Collected data |
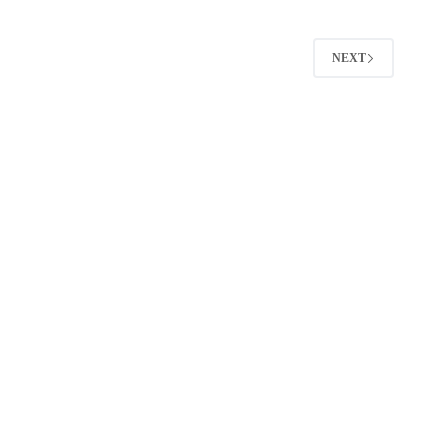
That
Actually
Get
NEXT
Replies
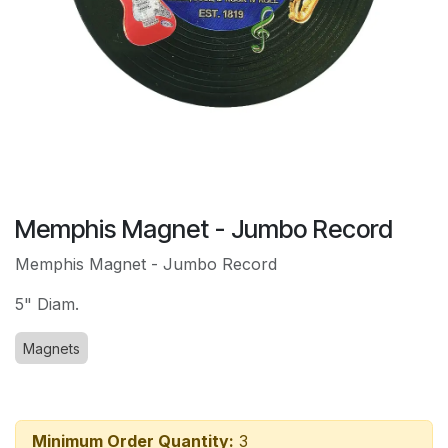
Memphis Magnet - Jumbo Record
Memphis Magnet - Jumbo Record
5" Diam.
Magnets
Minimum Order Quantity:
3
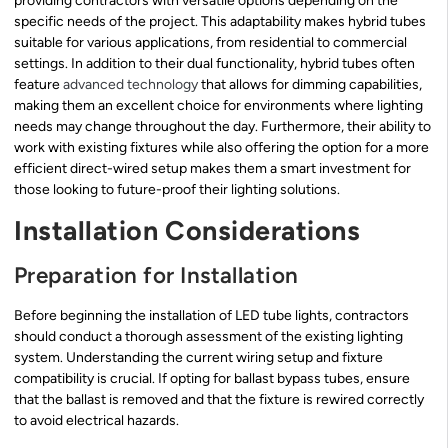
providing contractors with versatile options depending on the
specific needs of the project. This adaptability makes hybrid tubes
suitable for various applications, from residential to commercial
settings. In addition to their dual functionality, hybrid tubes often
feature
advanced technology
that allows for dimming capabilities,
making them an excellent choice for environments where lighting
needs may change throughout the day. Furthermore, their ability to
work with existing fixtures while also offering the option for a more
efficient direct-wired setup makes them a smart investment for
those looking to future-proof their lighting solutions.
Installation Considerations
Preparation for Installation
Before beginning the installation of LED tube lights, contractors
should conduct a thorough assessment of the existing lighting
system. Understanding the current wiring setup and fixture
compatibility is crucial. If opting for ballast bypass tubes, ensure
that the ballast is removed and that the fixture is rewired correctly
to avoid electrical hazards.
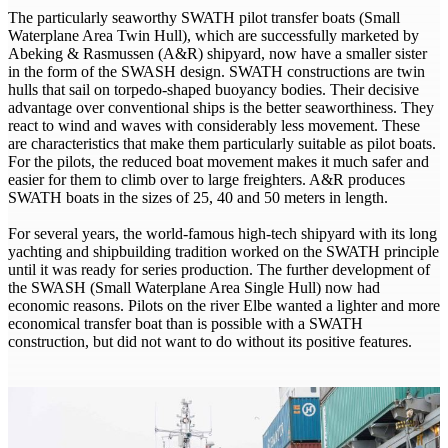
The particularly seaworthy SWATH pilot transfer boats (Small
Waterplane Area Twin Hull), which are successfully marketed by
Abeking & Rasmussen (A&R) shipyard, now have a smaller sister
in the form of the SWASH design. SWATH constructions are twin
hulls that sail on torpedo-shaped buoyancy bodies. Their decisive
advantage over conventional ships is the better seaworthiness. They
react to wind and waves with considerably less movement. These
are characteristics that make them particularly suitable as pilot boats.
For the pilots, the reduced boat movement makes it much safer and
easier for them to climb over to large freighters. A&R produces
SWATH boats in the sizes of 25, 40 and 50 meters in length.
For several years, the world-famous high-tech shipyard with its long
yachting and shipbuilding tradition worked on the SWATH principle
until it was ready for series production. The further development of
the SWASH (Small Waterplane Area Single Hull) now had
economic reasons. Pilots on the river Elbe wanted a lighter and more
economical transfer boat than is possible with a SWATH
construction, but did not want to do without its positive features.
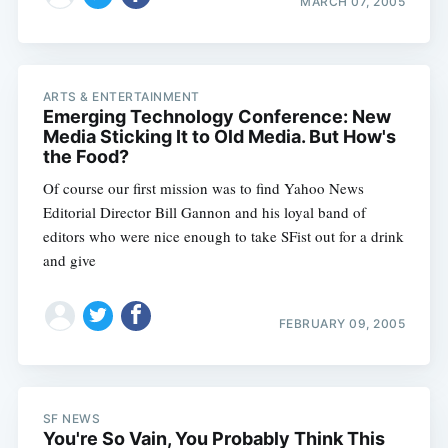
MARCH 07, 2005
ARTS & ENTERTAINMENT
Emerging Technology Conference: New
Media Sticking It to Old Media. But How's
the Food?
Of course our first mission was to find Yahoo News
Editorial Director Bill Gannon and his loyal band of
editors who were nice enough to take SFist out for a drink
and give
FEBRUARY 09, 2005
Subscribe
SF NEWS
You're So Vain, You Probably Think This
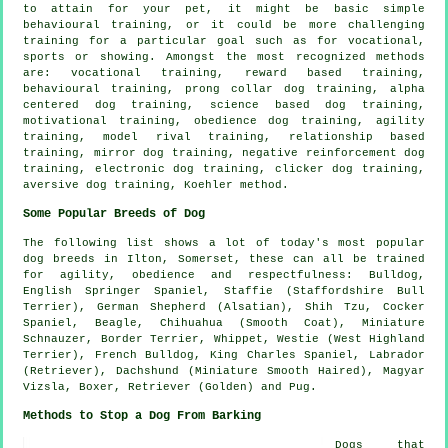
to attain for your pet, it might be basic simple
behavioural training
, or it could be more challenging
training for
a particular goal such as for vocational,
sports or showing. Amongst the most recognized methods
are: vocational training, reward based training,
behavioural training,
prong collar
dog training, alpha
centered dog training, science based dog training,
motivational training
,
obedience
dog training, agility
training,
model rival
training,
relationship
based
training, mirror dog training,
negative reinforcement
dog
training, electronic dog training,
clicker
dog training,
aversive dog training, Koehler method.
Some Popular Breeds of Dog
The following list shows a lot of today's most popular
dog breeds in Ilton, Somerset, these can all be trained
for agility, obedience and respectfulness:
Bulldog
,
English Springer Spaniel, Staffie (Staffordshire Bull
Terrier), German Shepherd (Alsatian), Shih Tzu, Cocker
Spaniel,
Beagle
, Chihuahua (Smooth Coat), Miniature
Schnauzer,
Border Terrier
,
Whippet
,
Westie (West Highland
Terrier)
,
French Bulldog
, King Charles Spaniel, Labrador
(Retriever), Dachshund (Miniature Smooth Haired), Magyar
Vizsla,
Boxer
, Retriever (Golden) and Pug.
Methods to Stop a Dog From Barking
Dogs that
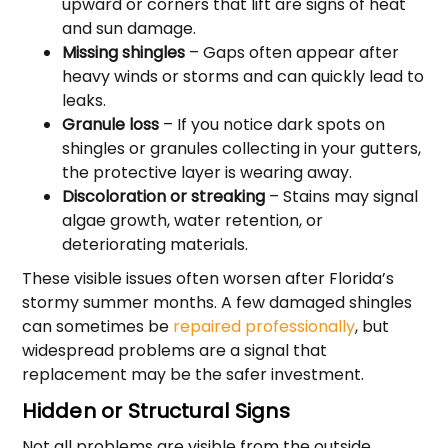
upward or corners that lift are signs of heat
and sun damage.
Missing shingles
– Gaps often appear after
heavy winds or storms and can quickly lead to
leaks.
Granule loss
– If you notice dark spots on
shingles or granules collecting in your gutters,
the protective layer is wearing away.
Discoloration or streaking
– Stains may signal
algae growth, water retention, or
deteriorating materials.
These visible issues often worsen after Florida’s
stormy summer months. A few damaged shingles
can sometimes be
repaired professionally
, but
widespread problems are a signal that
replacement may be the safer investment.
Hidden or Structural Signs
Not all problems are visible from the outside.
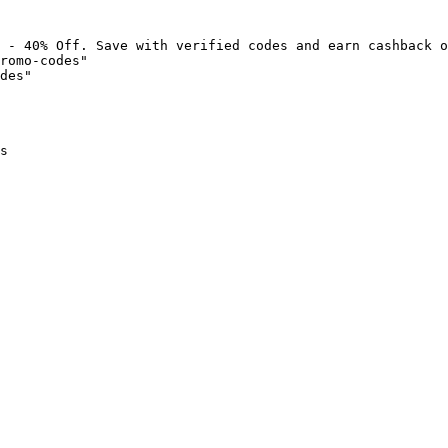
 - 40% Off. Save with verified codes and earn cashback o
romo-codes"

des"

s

ASSIGNED TASK | Lines containing the word "Waterplane" are to be tallied across the entries above; give only the resulting count.

RESULT OF THE EXERCISE | 2